Ünlü şarkıcı Özcan Deniz 15 yıl ortadan sonra Harbiye Açık Hava Tiyatrosu’nda sahne aldı. Sevenleriyle bir ortaya gelen Özcan Deniz …
Ünlü şarkıcı Özcan Deniz 15 yıl ortadan sonra Harbiye Açık Hava Tiyatrosu’nda sahne aldı.
Sevenleriyle bir ortaya gelen Özcan Deniz, müziklerini seslendirip duygulandıran anlar yaşattı.
Samar Dadgar da geldi
50 yaşındaki Deniz’in kendisinden 22 yaş küçük İranlı modacı sevgilisi Samar Dadgar da konsere katılmayı ihmal etmedi.
Oğlu ile sahneye çıktı
Diğer yandan ünlü müzikçi, oğlu Kuzey’i sahneye çıkartttı.
Eski eşine gönderme yaptı
50 yaşındaki Deniz, eski eşi Feyza Aktan’a da gönderlemerde bulundu.
Özcan Deniz, konuşmasında şu kelamları kullanarak açıklama yaptı;
“Oğlumun silah olarak kullanılmasını istemiyorum”
“Ben hiçbir vakit oğlumu, annesinden ayırmaya çalışmadım. Yalnızca oğlumun silah olarak kullanılmasını istemiyorum ve engellemeye çalışıyorum.
“Her dakikamı oğlumla dolu dolu geçirmek istiyorum”

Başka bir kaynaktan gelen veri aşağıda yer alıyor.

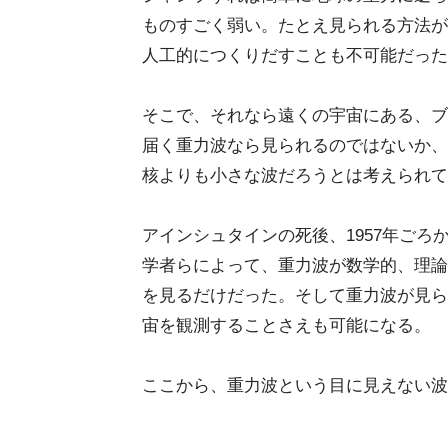
ものすごく弱い。たとえ見られる方法が
人工的につくりだすことも不可能だった
そこで、それなら遠くの宇宙にある、ブ
届く重力波なら見られるのではないか、
核よりも小さな波だろうとは考えられて
アインシュタインの死後、1957年ごろ
学者らによって、重力波が数学的、理論
を見るだけだった。そして重力波が見ら
宙を観測することさえも可能になる。
ここから、重力波という目に見えない波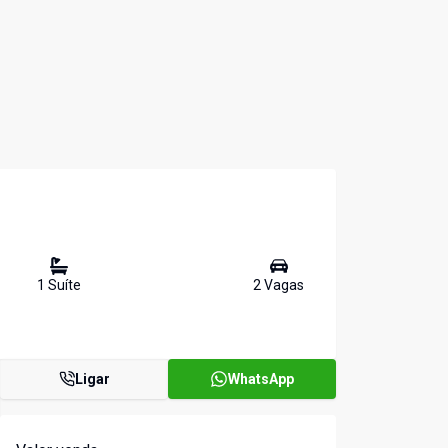
1
Suíte
2
Vaga
s
Ligar
WhatsApp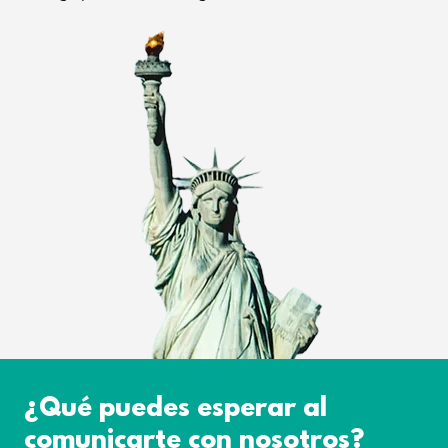
¿Qué puedes esperar al
comunicarte con nosotros?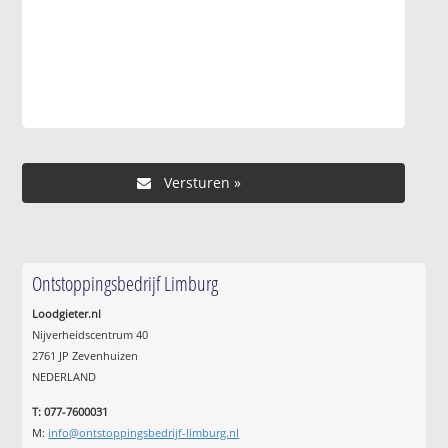
Ontstoppingsbedrijf Limburg
Loodgieter.nl
Nijverheidscentrum 40
2761 JP Zevenhuizen
NEDERLAND
T: 077-7600031
M:
info@ontstoppingsbedrijf-limburg.nl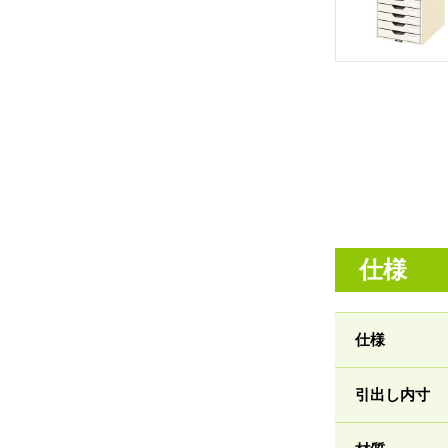
仕様
仕様
引出し内寸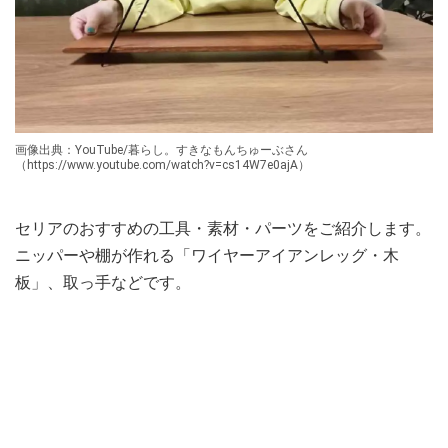
画像出典：YouTube/暮らし。すきなもんちゅーぶさん
（https://www.youtube.com/watch?v=cs14W7e0ajA）
セリアのおすすめの工具・素材・パーツをご紹介します。
ニッパーや棚が作れる「ワイヤーアイアンレッグ・木
板」、取っ手などです。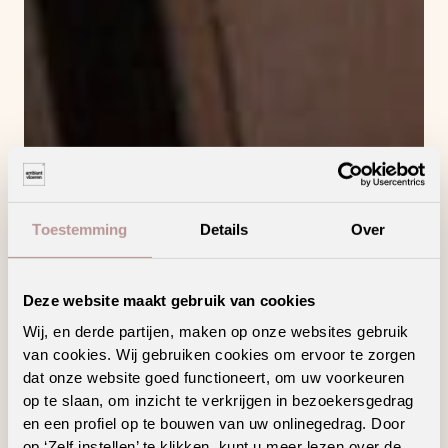
Toestemming
Details
Over
Deze website maakt gebruik van cookies
Wij, en derde partijen, maken op onze websites gebruik
van cookies. Wij gebruiken cookies om ervoor te zorgen
dat onze website goed functioneert, om uw voorkeuren
op te slaan, om inzicht te verkrijgen in bezoekersgedrag
en een profiel op te bouwen van uw onlinegedrag. Door
op ‘Zelf instellen’ te klikken, kunt u meer lezen over de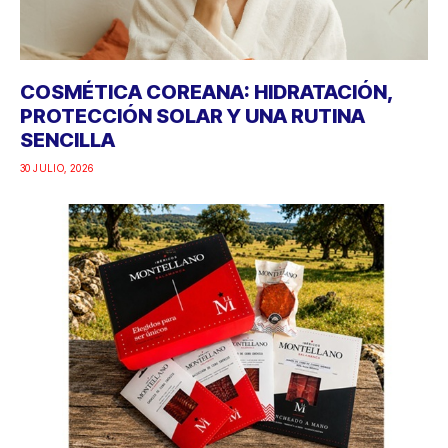
COSMÉTICA COREANA: HIDRATACIÓN,
PROTECCIÓN SOLAR Y UNA RUTINA
SENCILLA
30 JULIO, 2026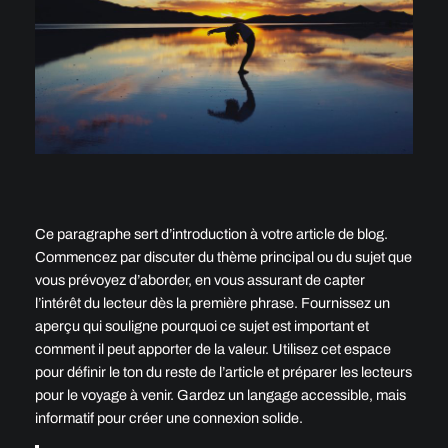
Ce paragraphe sert d’introduction à votre article de blog.
Commencez par discuter du thème principal ou du sujet que
vous prévoyez d’aborder, en vous assurant de capter
l’intérêt du lecteur dès la première phrase. Fournissez un
aperçu qui souligne pourquoi ce sujet est important et
comment il peut apporter de la valeur. Utilisez cet espace
pour définir le ton du reste de l’article et préparer les lecteurs
pour le voyage à venir. Gardez un langage accessible, mais
informatif pour créer une connexion solide.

50 yaşındayım, bu saatten sonra her dakikamı oğlumla dolu dolu geçirmek istiyorum. Şu sahnede yaşadığım tatmini hiçbir vakit yaşamadım. 4 yaşındaki oğlum beni alkışlarla izliyor.
“Kendimi aklamalıydım”
Düşünsenize karşınızda bir şey yapmadığım halde yapmış üzere gösteren biri var. Ben de kendimi savunmak için tişörtümü yırttığı görüntüyü paylaşmalıydım. Biz bunu misilleme olarak yaptık. Kendimi aklamalıydım.
“Tişört olmasa yüzüm, gözüm parçalanacaktı”
Hani bir laf vardır kalabalıkta biçim yapanın, tenhada özrü kabul edilmez. Çocuğu okula göndermemiş. Okuldan öğretmen aradı “Derse 5 dakika var sizi bekliyoruz” diye. Kapıyı çalınca bana saldırmaya başladı. Beni tokatladı. Tişört olmasa yüzüm, gözüm parçalanacaktı. Ben bu durum için bile gidip rapor almadım.
“Bütün hayatımı ve birikimimi oğlum için masaya sürdüm”
30 yıllık mesleğim bu saatten sonra nereye gidecekmiş, ne olacakmış değerli değil. Bütün hayatımı ve birikimimi oğlum için masaya sürdüm. Her şeyi kaybedebilirdim. Karşı taraf ise hiçbir şeyi masaya sürmedi. Kanıtı olmayan dava, 6 ay sürdü. Neyse ki beraat ettim. Kaybetseydim Türkiye’nin bakışı çok farklı olurdu. Kendimi anlatmaya çalışana kadar ‘Bay bay Özcan Deniz’ olurdum.
“Bugün ‘Kariyerini noktala’ deseniz, evladım içinse noktalarım”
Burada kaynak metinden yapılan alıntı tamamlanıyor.